SCÈNE I
Le camp de Bolingbroke devant Bristol.
Entrent BOLINGBROKE, YORK, NORTHUMBERLAND, PERCY, ROSS.--Derrière eux viennent des officiers conduisant WILLOUGHBY, BUSHY et GREEN prisonniers.
BOLINGBROKE.--Faites approcher ces hommes.--Bushy et Green, je ne veux point tourmenter vos âmes (qui dans un instant vont être séparées de leurs corps) en vous représentant trop fortement les crimes de votre vie: cela serait manquer de charité. Cependant, pour laver mes mains de votre sang, je vais ici, à la face des hommes, exposer quelques-unes des causes de votre mort. Vous avez perverti un prince, un véritable roi, né d'un sang vertueux, d'une physionomie heureuse; vous l'avez dénaturé, vous l'avez entièrement défiguré. Vous avez en quelque sorte, par les heures choisies pour vos débauches [18], établi le divorce entre la reine et lui, et troublé la possession de la couche royale; vous avez flétri la beauté des joues d'une belle reine par les larmes qu'ont arrachées de ses yeux vos odieux outrages. Moi-même, que la fortune a fait naître prince, uni au roi par le sang, uni par l'affection avant que vous l'eussiez porté à mal interpréter mes actions, j'ai courbé la tête sous vos injustices; j'ai envoyé vers des nuages étrangers les soupirs d'un Anglais, mangeant le pain amer de l'exil; tandis que vous vous engraissiez sur mes seigneuries, que vous renversiez les clôtures de mes parcs, que vous abattiez les arbres de mes forêts, que vous enleviez de mes fenêtres les armoiries de ma famille, que vous effaciez partout mes devises, ne laissant plus, si ce n'est dans la mémoire des hommes et dans ma race vivante, aucun indice qui pût prouver au monde que je suis un gentilhomme. C'est là ce que vous avez fait, et bien plus encore, bien plus que le double de tout ceci; et c'est ce qui vous condamne à mort.--Voyez à ce qu'on les livre aux exécuteurs et à la main de la mort.
Note 18:[ (retour) ]
You have in manner, with your sinful hours,
Made a divorce betwixt his queen and him,
Broke the possession of a royal bed.
Ces vers ne paraissent pas précisément impliquer que ces favoris de Richard l'aient rendu infidèle à la reine, mais plutôt qu'ils l'ont entraîné dans des orgies de nuit. Rien d'ailleurs dans la pièce n'indique aucun tort de ce genre; Richard et sa femme sont au contraire représentés comme des époux très-unis, et même très-tendres.

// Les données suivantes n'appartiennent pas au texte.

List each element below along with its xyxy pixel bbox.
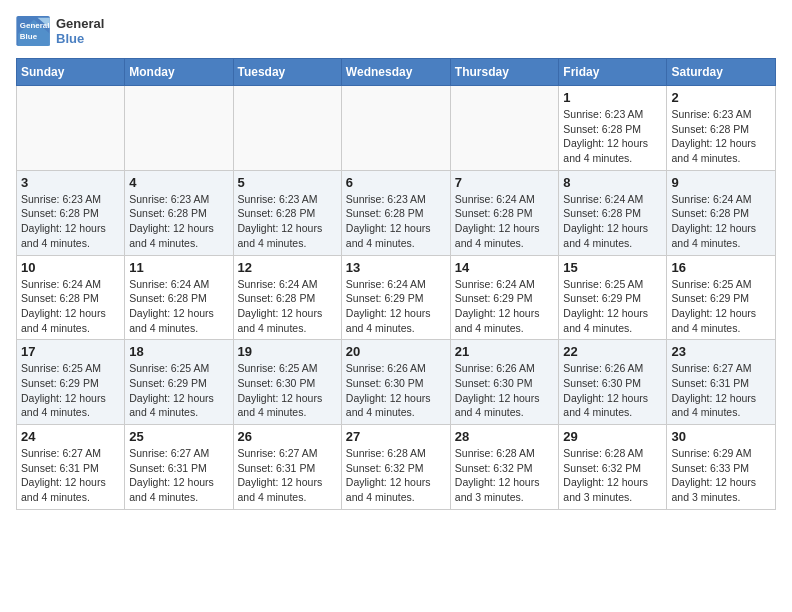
day-number: 7 (455, 175, 555, 190)
calendar-cell: 8Sunrise: 6:24 AMSunset: 6:28 PMDaylight… (559, 170, 667, 255)
sunrise-text: Sunrise: 6:26 AM (563, 362, 643, 374)
calendar-cell: 11Sunrise: 6:24 AMSunset: 6:28 PMDayligh… (125, 255, 233, 340)
daylight-text: Daylight: 12 hours and 4 minutes. (21, 392, 106, 419)
sunset-text: Sunset: 6:29 PM (346, 292, 424, 304)
day-number: 26 (238, 429, 337, 444)
calendar-cell (450, 86, 559, 171)
calendar-cell (125, 86, 233, 171)
sunset-text: Sunset: 6:28 PM (21, 292, 99, 304)
day-info: Sunrise: 6:24 AMSunset: 6:28 PMDaylight:… (455, 192, 555, 251)
day-info: Sunrise: 6:24 AMSunset: 6:28 PMDaylight:… (21, 277, 120, 336)
calendar-cell: 19Sunrise: 6:25 AMSunset: 6:30 PMDayligh… (233, 340, 341, 425)
day-info: Sunrise: 6:23 AMSunset: 6:28 PMDaylight:… (129, 192, 228, 251)
daylight-text: Daylight: 12 hours and 4 minutes. (563, 307, 648, 334)
weekday-header-friday: Friday (559, 59, 667, 86)
sunrise-text: Sunrise: 6:24 AM (563, 193, 643, 205)
day-info: Sunrise: 6:25 AMSunset: 6:29 PMDaylight:… (21, 361, 120, 420)
day-number: 19 (238, 344, 337, 359)
day-number: 13 (346, 260, 446, 275)
calendar-cell: 25Sunrise: 6:27 AMSunset: 6:31 PMDayligh… (125, 425, 233, 510)
day-number: 21 (455, 344, 555, 359)
sunrise-text: Sunrise: 6:24 AM (346, 278, 426, 290)
logo-icon: General Blue (16, 16, 52, 46)
day-number: 17 (21, 344, 120, 359)
sunset-text: Sunset: 6:32 PM (455, 462, 533, 474)
daylight-text: Daylight: 12 hours and 4 minutes. (129, 476, 214, 503)
daylight-text: Daylight: 12 hours and 4 minutes. (129, 307, 214, 334)
day-number: 8 (563, 175, 662, 190)
daylight-text: Daylight: 12 hours and 4 minutes. (21, 476, 106, 503)
daylight-text: Daylight: 12 hours and 3 minutes. (455, 476, 540, 503)
daylight-text: Daylight: 12 hours and 4 minutes. (346, 392, 431, 419)
day-number: 5 (238, 175, 337, 190)
day-number: 24 (21, 429, 120, 444)
day-info: Sunrise: 6:24 AMSunset: 6:28 PMDaylight:… (129, 277, 228, 336)
calendar-cell (17, 86, 125, 171)
calendar-cell: 16Sunrise: 6:25 AMSunset: 6:29 PMDayligh… (667, 255, 776, 340)
calendar-week-2: 3Sunrise: 6:23 AMSunset: 6:28 PMDaylight… (17, 170, 776, 255)
daylight-text: Daylight: 12 hours and 3 minutes. (671, 476, 756, 503)
sunset-text: Sunset: 6:28 PM (21, 207, 99, 219)
sunset-text: Sunset: 6:28 PM (129, 207, 207, 219)
calendar-cell: 18Sunrise: 6:25 AMSunset: 6:29 PMDayligh… (125, 340, 233, 425)
day-info: Sunrise: 6:26 AMSunset: 6:30 PMDaylight:… (346, 361, 446, 420)
daylight-text: Daylight: 12 hours and 4 minutes. (238, 476, 323, 503)
day-info: Sunrise: 6:27 AMSunset: 6:31 PMDaylight:… (129, 446, 228, 505)
day-number: 30 (671, 429, 771, 444)
svg-text:General: General (20, 21, 50, 30)
day-number: 29 (563, 429, 662, 444)
sunrise-text: Sunrise: 6:28 AM (346, 447, 426, 459)
daylight-text: Daylight: 12 hours and 4 minutes. (346, 222, 431, 249)
day-number: 4 (129, 175, 228, 190)
day-number: 3 (21, 175, 120, 190)
daylight-text: Daylight: 12 hours and 4 minutes. (21, 222, 106, 249)
svg-text:Blue: Blue (20, 32, 38, 41)
sunrise-text: Sunrise: 6:24 AM (238, 278, 318, 290)
day-info: Sunrise: 6:25 AMSunset: 6:29 PMDaylight:… (129, 361, 228, 420)
sunset-text: Sunset: 6:28 PM (563, 207, 641, 219)
sunrise-text: Sunrise: 6:28 AM (455, 447, 535, 459)
sunset-text: Sunset: 6:28 PM (238, 207, 316, 219)
weekday-header-saturday: Saturday (667, 59, 776, 86)
sunset-text: Sunset: 6:29 PM (21, 377, 99, 389)
calendar-cell: 14Sunrise: 6:24 AMSunset: 6:29 PMDayligh… (450, 255, 559, 340)
calendar-cell: 20Sunrise: 6:26 AMSunset: 6:30 PMDayligh… (341, 340, 450, 425)
day-info: Sunrise: 6:23 AMSunset: 6:28 PMDaylight:… (346, 192, 446, 251)
day-info: Sunrise: 6:24 AMSunset: 6:28 PMDaylight:… (563, 192, 662, 251)
calendar-cell: 26Sunrise: 6:27 AMSunset: 6:31 PMDayligh… (233, 425, 341, 510)
sunset-text: Sunset: 6:28 PM (346, 207, 424, 219)
weekday-header-sunday: Sunday (17, 59, 125, 86)
sunrise-text: Sunrise: 6:24 AM (455, 278, 535, 290)
calendar-week-1: 1Sunrise: 6:23 AMSunset: 6:28 PMDaylight… (17, 86, 776, 171)
day-info: Sunrise: 6:23 AMSunset: 6:28 PMDaylight:… (238, 192, 337, 251)
day-info: Sunrise: 6:26 AMSunset: 6:30 PMDaylight:… (563, 361, 662, 420)
sunset-text: Sunset: 6:29 PM (129, 377, 207, 389)
day-info: Sunrise: 6:23 AMSunset: 6:28 PMDaylight:… (563, 107, 662, 166)
day-info: Sunrise: 6:25 AMSunset: 6:30 PMDaylight:… (238, 361, 337, 420)
day-info: Sunrise: 6:28 AMSunset: 6:32 PMDaylight:… (346, 446, 446, 505)
day-info: Sunrise: 6:28 AMSunset: 6:32 PMDaylight:… (563, 446, 662, 505)
calendar-cell: 27Sunrise: 6:28 AMSunset: 6:32 PMDayligh… (341, 425, 450, 510)
weekday-header-monday: Monday (125, 59, 233, 86)
sunrise-text: Sunrise: 6:23 AM (129, 193, 209, 205)
sunrise-text: Sunrise: 6:25 AM (21, 362, 101, 374)
day-number: 25 (129, 429, 228, 444)
calendar-cell: 5Sunrise: 6:23 AMSunset: 6:28 PMDaylight… (233, 170, 341, 255)
calendar-cell: 7Sunrise: 6:24 AMSunset: 6:28 PMDaylight… (450, 170, 559, 255)
sunset-text: Sunset: 6:31 PM (129, 462, 207, 474)
day-number: 20 (346, 344, 446, 359)
logo-text: GeneralBlue (56, 16, 104, 46)
sunset-text: Sunset: 6:28 PM (563, 123, 641, 135)
daylight-text: Daylight: 12 hours and 4 minutes. (238, 307, 323, 334)
calendar-cell: 21Sunrise: 6:26 AMSunset: 6:30 PMDayligh… (450, 340, 559, 425)
daylight-text: Daylight: 12 hours and 3 minutes. (563, 476, 648, 503)
calendar-week-5: 24Sunrise: 6:27 AMSunset: 6:31 PMDayligh… (17, 425, 776, 510)
sunrise-text: Sunrise: 6:24 AM (455, 193, 535, 205)
page-header: General Blue GeneralBlue (16, 16, 776, 46)
daylight-text: Daylight: 12 hours and 4 minutes. (238, 392, 323, 419)
sunrise-text: Sunrise: 6:29 AM (671, 447, 751, 459)
sunrise-text: Sunrise: 6:23 AM (238, 193, 318, 205)
calendar-cell: 28Sunrise: 6:28 AMSunset: 6:32 PMDayligh… (450, 425, 559, 510)
calendar-cell: 10Sunrise: 6:24 AMSunset: 6:28 PMDayligh… (17, 255, 125, 340)
sunrise-text: Sunrise: 6:25 AM (238, 362, 318, 374)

BUSHY.--Le coup de la mort est mieux venu pour moi que ne l'est Bolingbroke pour l'Angleterre.--Milords, adieu.
GREEN.--Ce qui me console, c'est que le ciel recevra nos âmes, et punira l'injustice des peines de l'enfer.
BOLINGBROKE.--Lord Northumberland, veillez à leur exécution. (Sortent Northumberland et plusieurs autres emmenant les prisonniers.)--Ne dites-vous pas, mon oncle, que la reine est dans votre château? Au nom du ciel, ayez soin qu'elle soit bien traitée: Dites-lui que je lui envoie l'assurance de mes sentiments affectueux; ayez bien soin qu'on lui transmette mes compliments.
YORK.--J'ai dépêché un de mes gentilshommes, avec une lettre où je lui parle au long de votre affection pour elle.
BOLINGBROKE.--Merci, mon bon, mon cher oncle.--Allons, milords, partons pour combattre Glendower et ses complices: encore quelque temps à l'ouvrage; puis après, congé.